Schuette’s statement elaborates charges that Croft and Johnson “allegedly pressured employees of the Flint Water Treatment Plant to get the plant in working order before April of 2014, the scheduled date for re-start. When the deadline closed in, rather than sound the alarm, the defendants allegedly ignored warnings and test results and shut off the pipes pulling clean water from Detroit, and turned on the Flint River valves.”
Grandstanding at Tuesday’s press conference, Schuette described his team’s prosecution as “hitched to a wagon called justice for Flint.” Yet the crime against Flint is ongoing. While thousands of residents are still dealing with health effects from the use of Flint River water, the plan to move to the KWA pipeline is still going ahead despite the illegal and conspiratorial methods used to commit the City of Flint to the project in the first place.
A 36-inch pipeline, some two miles long, has been permitted by the MDEQ just days ago to connect Flint to the KWA pipeline. Construction on the 70-mile KWA pipeline, which will deliver raw water from Lake Huron, was completed last July. After weeks of waffling in the face of public opposition to the KWA pipeline last summer, Flint Mayor Karen Weaver announced that the city had no choice but to go ahead with the connection to KWA.
The charges announced Tuesday are essentially, albeit not legally, an indictment of the entire emergency manager setup, which was used to remove decision-making authority from the population in order to hand direct control to the corporate oligarchy that rules America.
As a matter of fact, the emergency manager law, which was signed into law by Michigan Governor Rick Snyder, a Republican, in March of 2011, was repudiated in a popular referendum in November 2012. Within seven weeks of the reactionary law being overturned, it was reincarnated in a veto-proof version and enacted before the end of 2012 against the will of Michigan voters.
Democrats and Republicans alike participated in the dictatorial measures carried out under the emergency manager law. State Treasurer Andy Dillon, a Democrat, conspired with Snyder in writing the law. Obama’s Attorney General’s office issued a brief endorsing the use of the emergency manager law to “monetize” Detroit’s assets during the bankruptcy proceedings. Slashing jobs, wages and robbing workers’ pensions and healthcare benefits were carried out under the auspices of this law.

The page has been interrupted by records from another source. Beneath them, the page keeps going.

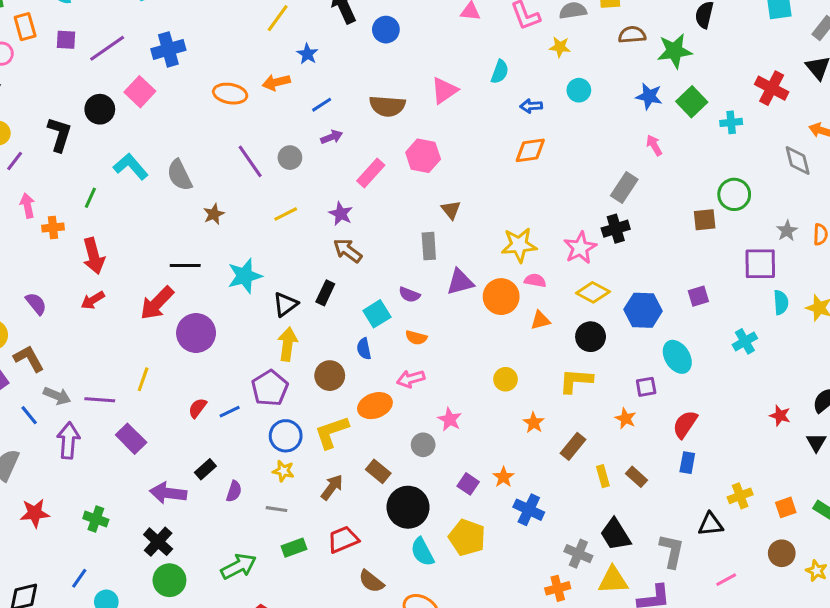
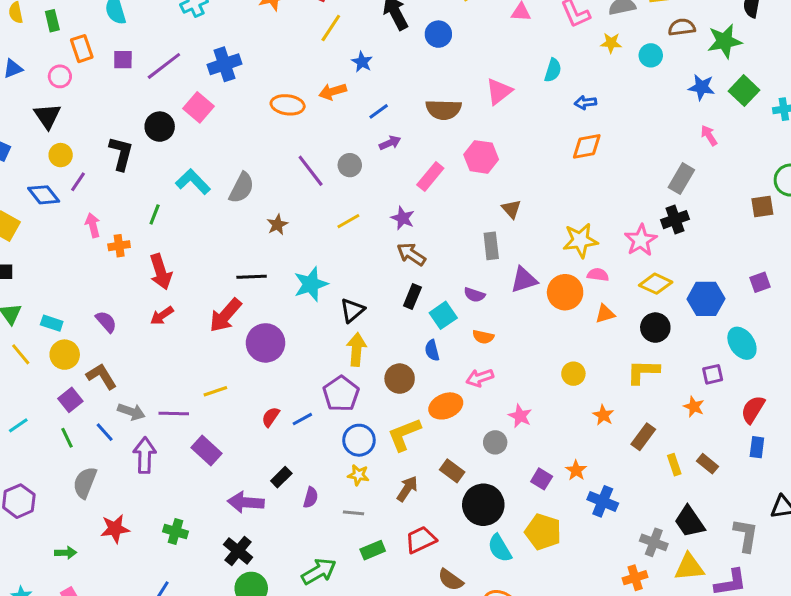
cyan circle: (579, 90) -> (651, 55), moved
gray semicircle: (179, 175) -> (242, 188), turned -124
black rectangle: (325, 293) -> (412, 296), moved
yellow line: (143, 379) -> (215, 391), turned 55

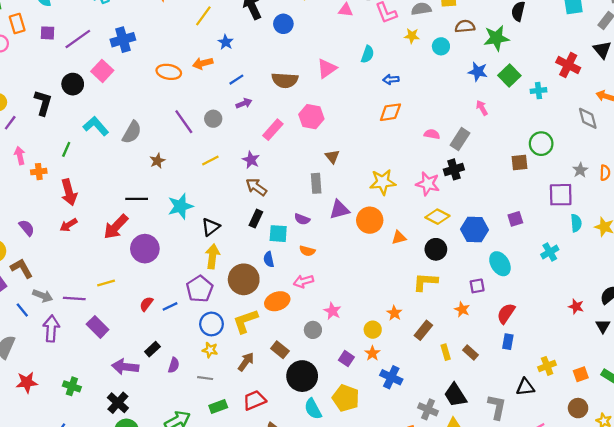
pink star: (641, 240) -> (428, 184), turned -30
pink semicircle: (598, 275) -> (432, 134), moved
cyan square: (443, 315) -> (278, 234), turned 36
yellow circle: (573, 374) -> (373, 330), moved
brown circle: (400, 379) -> (244, 279), size x1.4

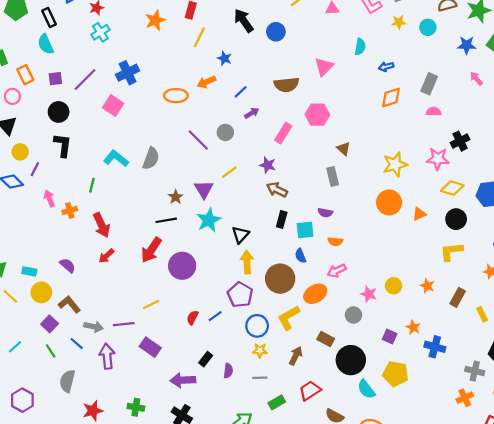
black circle: (73, 84) -> (59, 112), moved
gray rectangle: (460, 139) -> (429, 84), moved
brown star: (157, 161) -> (176, 197), moved
purple triangle: (339, 210) -> (204, 189), moved, turned -36
yellow circle: (373, 330) -> (394, 286), moved

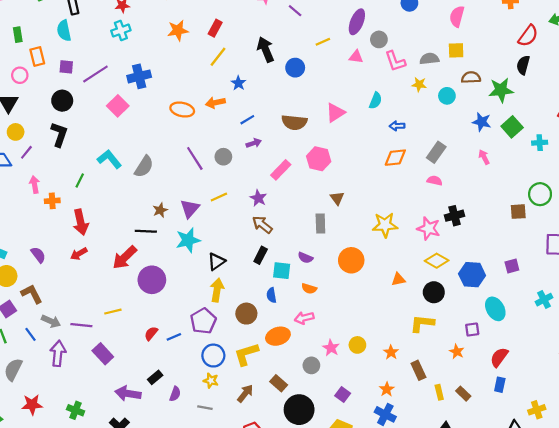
orange circle: (389, 202) -> (351, 260), moved
brown circle: (280, 279) -> (246, 314), size x0.7
brown rectangle: (458, 297) -> (418, 370), turned -66
orange star: (413, 327) -> (387, 389), moved

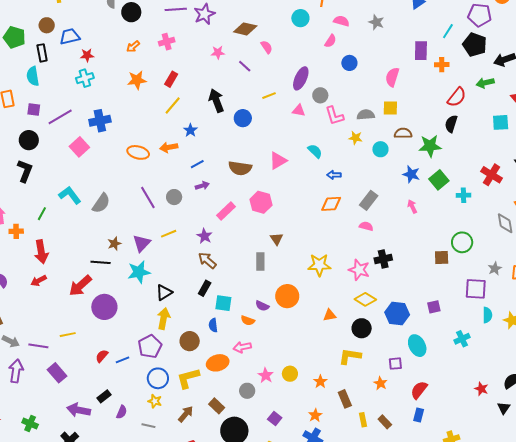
cyan semicircle: (375, 101) -> (315, 151), turned -70
purple semicircle: (305, 258) -> (262, 306), moved

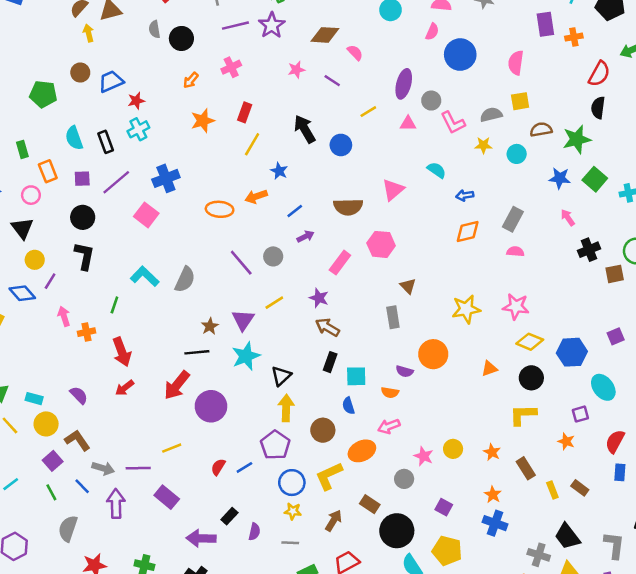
black rectangle: (42, 53) -> (106, 142), moved
blue circle: (349, 63) -> (460, 55), size x1.6
black cross: (383, 259) -> (589, 250), moved

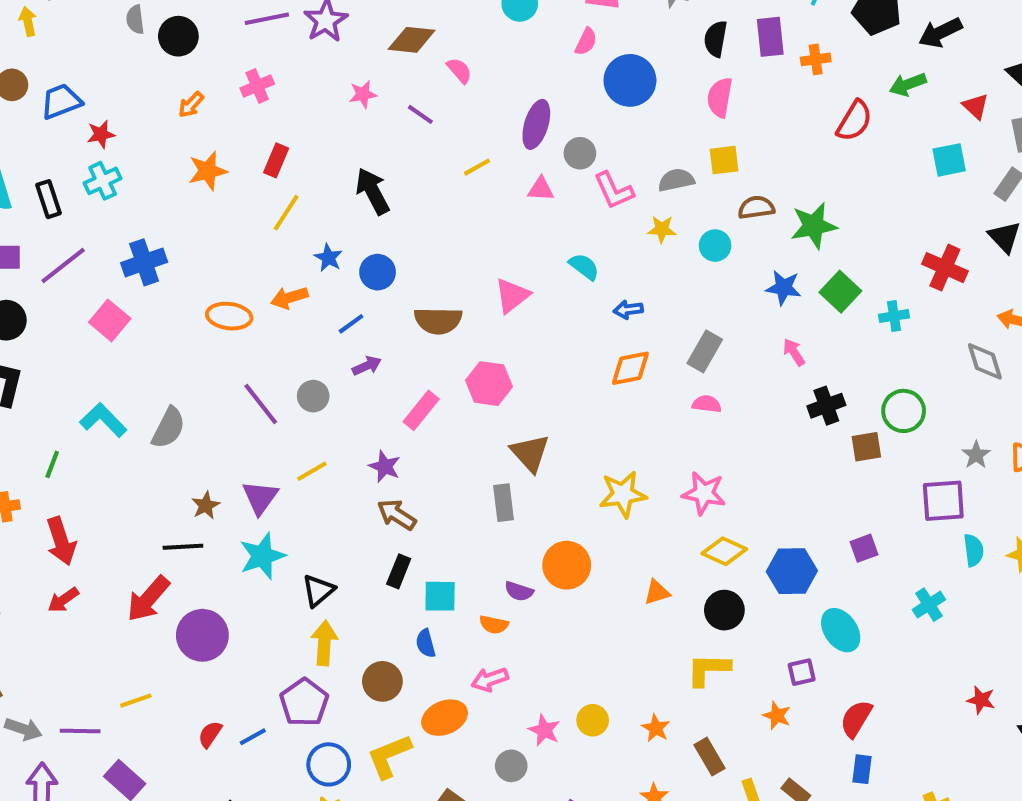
black semicircle: (598, 108) -> (716, 39), moved
blue circle: (341, 145) -> (378, 272), moved
brown triangle: (408, 286) -> (530, 453), size x1.5

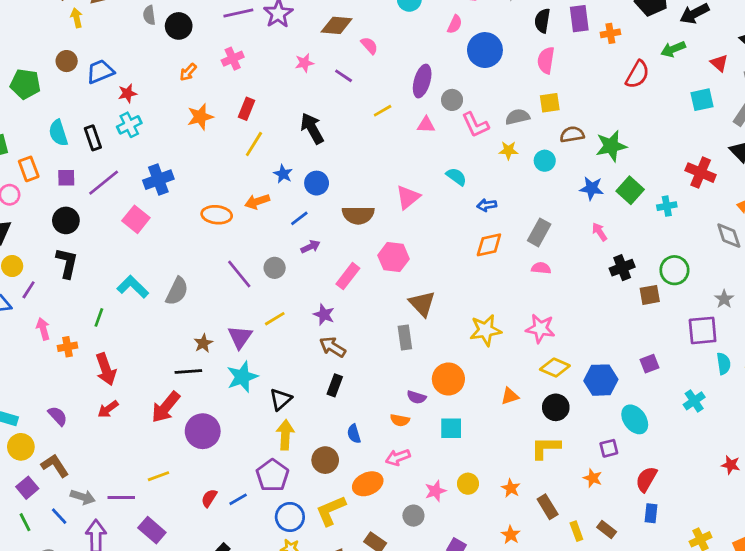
cyan square: (440, 596) -> (451, 428), moved
pink star: (544, 730) -> (435, 491), turned 30

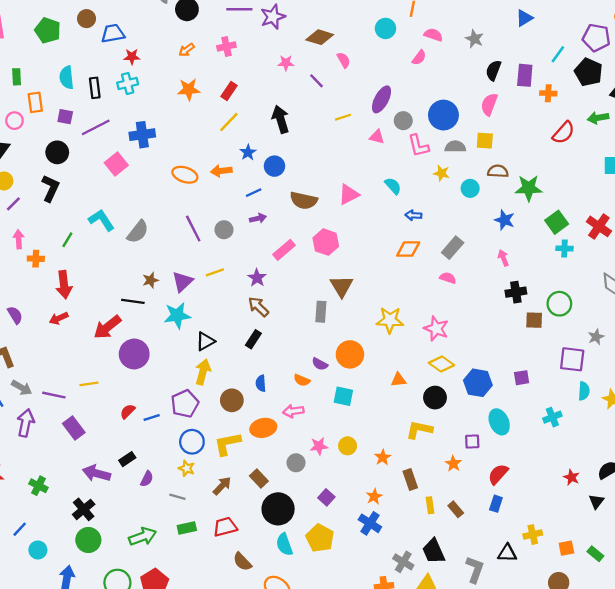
blue circle: (485, 50) -> (443, 115), moved
green square: (630, 190) -> (557, 222), moved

The poisoning of Flint became the most public of the crimes committed under the law. Popular outrage has forced the political establishment to take measures to attempt to defuse the situation. Their political crisis should not be underestimated. It is possible that government officials will do prison time and the investigators may be compelled to file charges against Snyder.
Real justice for Flint will require billions of dollars in resources to provide a stable source of safe water to every citizen and to address health, nutrition and infrastructure needs in the city.
Even as Schuette denounces the “fixation on finances and balance sheets” over human lives, the forced connection to the KWA pipeline and a questionable water treatment infrastructure still moves forward. After years of trauma to the city’s water infrastructure and, more importantly, to its residents, another looming switch to an inferior water source could be a disaster. Considering the criminal and conspiratorial spawning of the KWA, it is telling that the attorney general’s office hasn’t issued an injunction against all its proceedings.